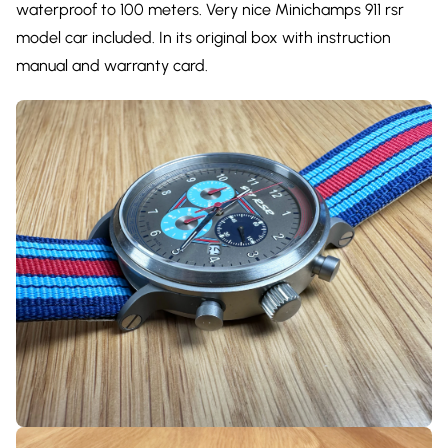
waterproof to 100 meters. Very nice Minichamps 911 rsr
model car included. In its original box with instruction
manual and warranty card.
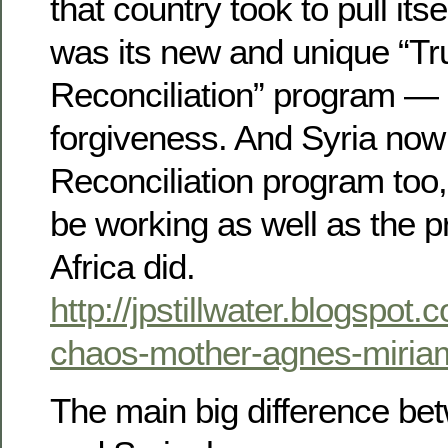
that country took to pull its
was its new and unique “Tr
Reconciliation” program —
forgiveness. And Syria now
Reconciliation program too
be working as well as the 
Africa did.
http://jpstillwater.blogspot
chaos-mother-agnes-miria
The main big difference be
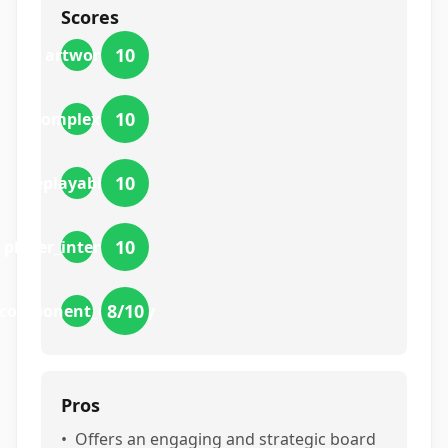
Scores
10
artwork
10
complexity
10
replayability
10
player_interaction
8
/10
component_quality
Pros
•
Offers an engaging and strategic board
# # # # #
- **PROBLEM**: Skip the pictures. Restate everything else in the records word for word.

- **THE COMPLETED TASK**:
waterproof to 100 meters. Very nice Minichamps 911 rsr
model car included. In its original box with instruction
manual and warranty card.
that country took to pull its
was its new and unique “Tr
Reconciliation” program —
forgiveness. And Syria now
Reconciliation program too
be working as well as the 
Africa did.
http://jpstillwater.blogspot
chaos-mother-agnes-miria
The main big difference be
Scores
10
artwork
10
complexity
10
replayability
10
player_interaction
8
/10
component_quality
Pros
•
Offers an engaging and strategic board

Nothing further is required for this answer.